_WHAT YOU ARE ASKED TO DO:_
This task calls for copying each line below that contains "plată".

_EXTRACTED MATERIAL:_
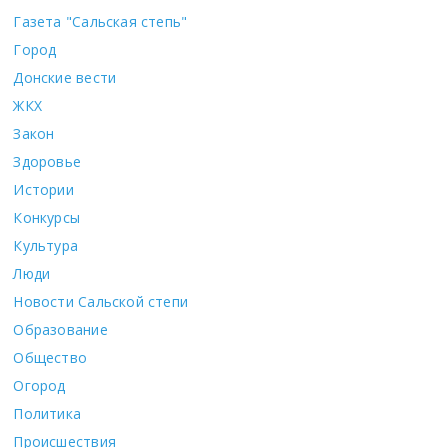
Газета "Сальская степь"
Город
Донские вести
ЖКХ
Закон
Здоровье
Истории
Конкурсы
Культура
Люди
Новости Сальской степи
Образование
Общество
Огород
Политика
Происшествия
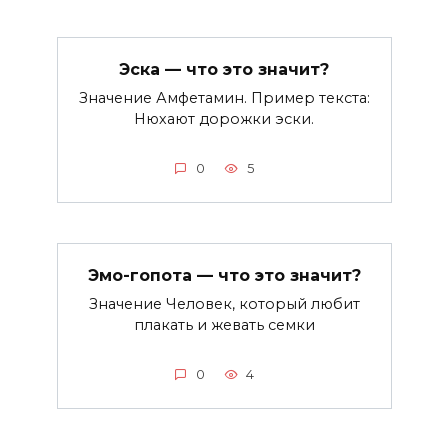
Эска — что это значит?
Значение Амфетамин. Пример текста:
Нюхают дорожки эски.
0
5
Эмо-гопота — что это значит?
Значение Человек, который любит
плакать и жевать семки
0
4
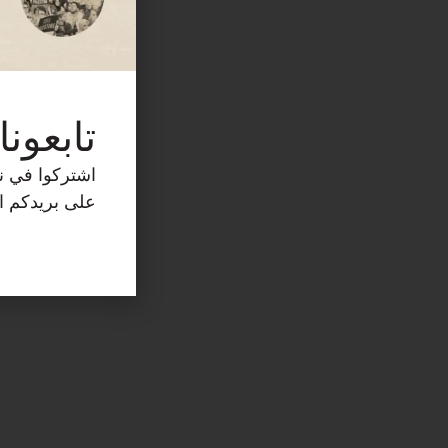
تابعونا
اشتركوا في نش
على بريدكم ال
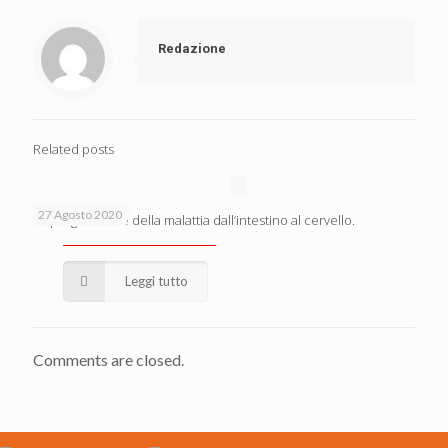
Redazione
Related posts
27 Agosto 2020
La progressione della malattia dall’intestino al cervello.
Leggi tutto
Comments are closed.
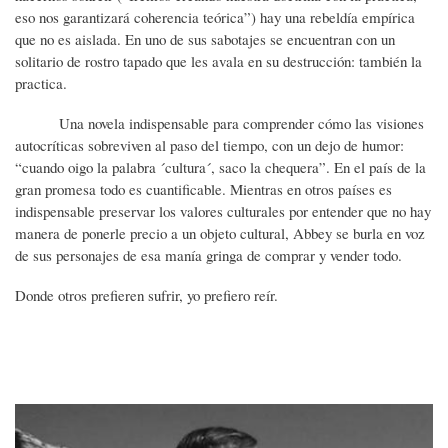
eso nos garantizará coherencia teórica”) hay una rebeldía empírica
que no es aislada. En uno de sus sabotajes se encuentran con un
solitario de rostro tapado que les avala en su destrucción: también la
practica.
Una novela indispensable para comprender cómo las visiones
autocríticas sobreviven al paso del tiempo, con un dejo de humor:
“cuando oigo la palabra ´cultura´, saco la chequera”. En el país de la
gran promesa todo es cuantificable. Mientras en otros países es
indispensable preservar los valores culturales por entender que no hay
manera de ponerle precio a un objeto cultural, Abbey se burla en voz
de sus personajes de esa manía gringa de comprar y vender todo.
Donde otros prefieren sufrir, yo prefiero reír.
Imagen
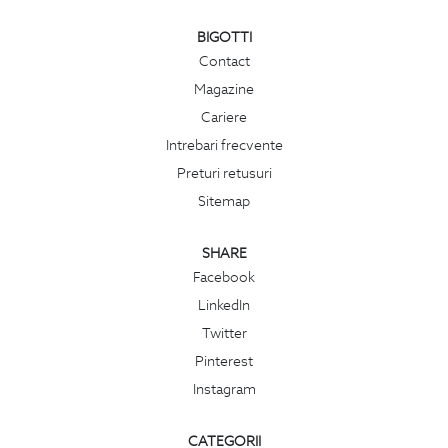
BIGOTTI
Contact
Magazine
Cariere
Intrebari frecvente
Preturi retusuri
Sitemap
SHARE
Facebook
LinkedIn
Twitter
Pinterest
Instagram
CATEGORII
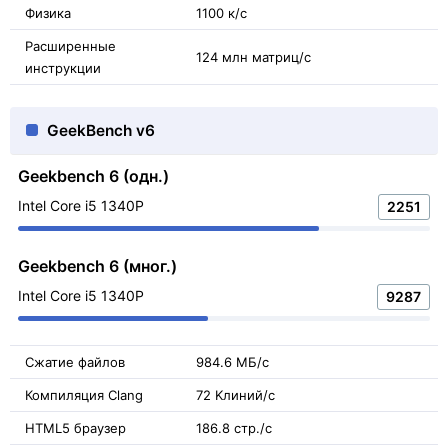
Физика
1100 к/с
Расширенные
124 млн матриц/с
инструкции
GeekBench v6
Geekbench 6 (одн.)
Intel Core i5 1340P
2251
Geekbench 6 (мног.)
Intel Core i5 1340P
9287
Сжатие файлов
984.6 МБ/с
Компиляция Clang
72 Kлиний/с
HTML5 браузер
186.8 стр./с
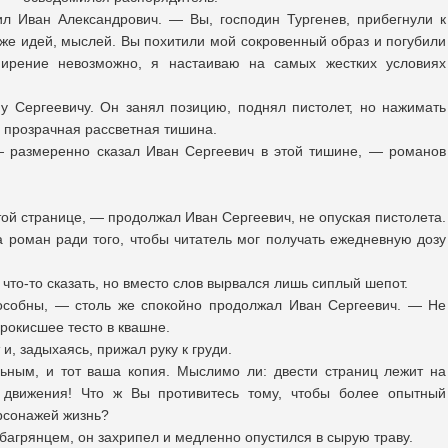
л Иван Александрович. — Вы, господин Тургенев, прибегнули к
же идей, мыслей. Вы похитили мой сокровенный образ и погубили
мирение невозможно, я настаиваю на самых жестких условиях
 Сергеевичу. Он занял позицию, поднял пистолет, но нажимать
 прозрачная рассветная тишина.
— размеренно сказал Иван Сергеевич в этой тишине, — романов
ой странице, — продолжал Иван Сергеевич, не опуская пистолета.
а роман ради того, чтобы читатель мог получать ежедневную дозу
что-то сказать, но вместо слов вырвался лишь сиплый шепот.
особны, — столь же спокойно продолжал Иван Сергеевич. — Не
прокисшее тесто в квашне.
, задыхаясь, прижал руку к груди.
ьным, и тот ваша копия. Мыслимо ли: двести страниц лежит на
го движения! Что ж Вы противитесь тому, чтобы более опытный
рсонажей жизнь?
агрянцем, он захрипел и медленно опустился в сырую траву.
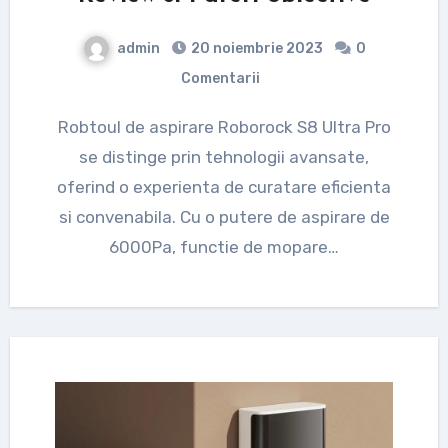
admin
20 noiembrie 2023
0
Comentarii
Robtoul de aspirare Roborock S8 Ultra Pro
se distinge prin tehnologii avansate,
oferind o experienta de curatare eficienta
si convenabila. Cu o putere de aspirare de
6000Pa, functie de mopare…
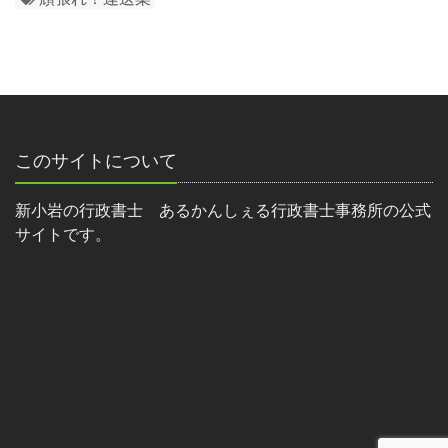
このサイトについて
新小岩の行政書士 あるかんしぇる行政書士事務所の公式
サイトです。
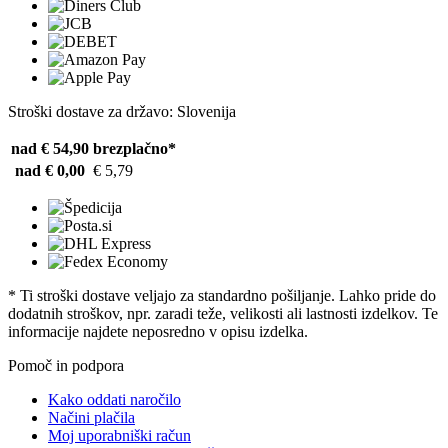
Stroški dostave za državo: Slovenija
nad € 54,90
brezplačno*
nad € 0,00
€ 5,79
* Ti stroški dostave veljajo za standardno pošiljanje. Lahko pride do
dodatnih stroškov, npr. zaradi teže, velikosti ali lastnosti izdelkov. Te
informacije najdete neposredno v opisu izdelka.
Pomoč in podpora
Kako oddati naročilo
Načini plačila
Moj uporabniški račun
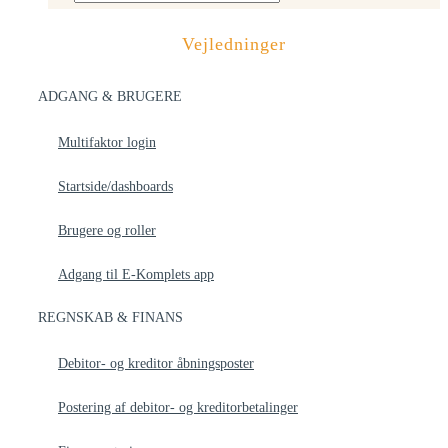
Vejledninger
ADGANG & BRUGERE
Multifaktor login
Startside/dashboards
Brugere og roller
Adgang til E-Komplets app
REGNSKAB & FINANS
Debitor- og kreditor åbningsposter
Postering af debitor- og kreditorbetalinger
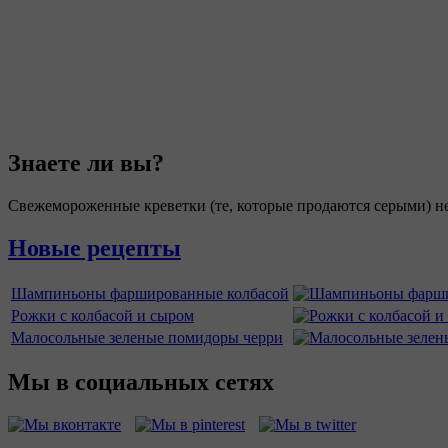
Знаете ли вы?
Свежемороженные креветки (те, которые продаются серыми) не
Новые рецепты
Шампиньоны фаршированные колбасой
Рожки с колбасой и сыром
Малосольные зеленые помидоры черри
Мы в социальных сетях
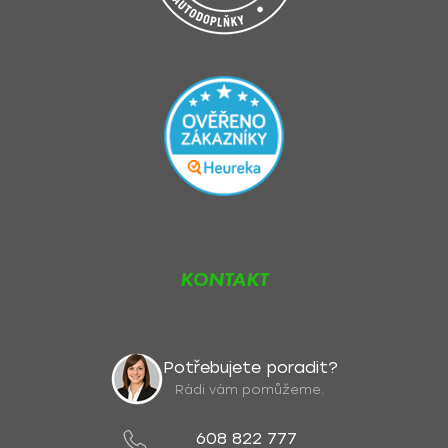
KONTAKT
Potřebujete poradit?
Rádi vám pomůžeme.
608 822 777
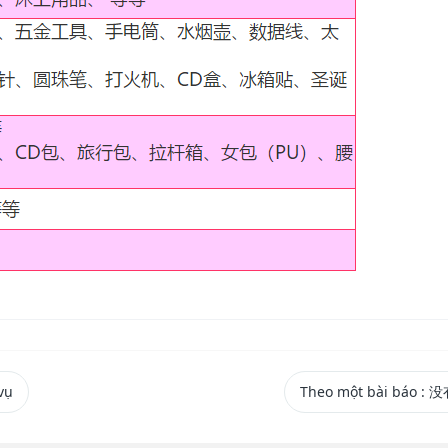
vụ
Theo một bài báo
: 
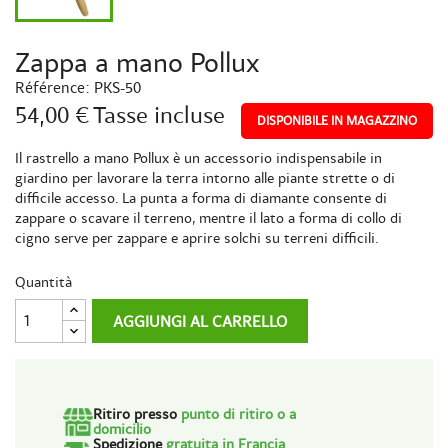
Zappa a mano Pollux
Référence:
PKS-50
54,00 €
Tasse incluse
DISPONIBILE IN MAGAZZINO
Il rastrello a mano Pollux è un accessorio indispensabile in
giardino per lavorare la terra intorno alle piante strette o di
difficile accesso. La punta a forma di diamante consente di
zappare o scavare il terreno, mentre il lato a forma di collo di
cigno serve per zappare e aprire solchi su terreni difficili.
Quantità
AGGIUNGI AL CARRELLO
Ritiro presso
punto di ritiro o a
domicilio
Spedizione
gratuita in Francia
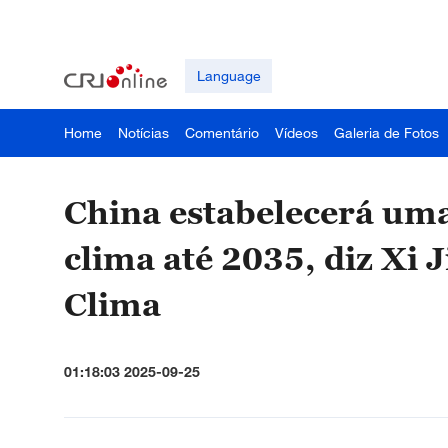
Language
Home
Notícias
Comentário
Vídeos
Galeria de Fotos
China estabelecerá uma
clima até 2035, diz Xi 
Clima
01:18:03 2025-09-25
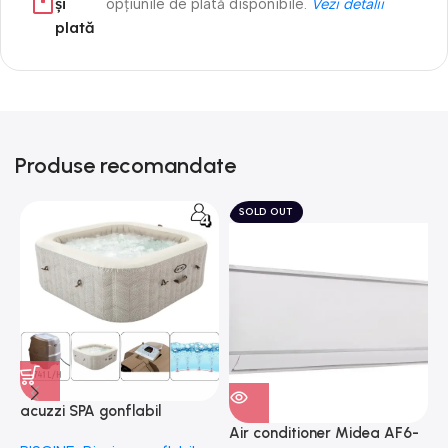
și
opțiunile de plată disponibile.
Vezi detalii
plată
Produse recomandate
SOLD OUT
acuzzi SPA gonflabil
A
“Chevron Deluxe Square
Air conditioner Midea AF6-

_TASK RESPONSE:_
opțiunile de plată disponibile.
plată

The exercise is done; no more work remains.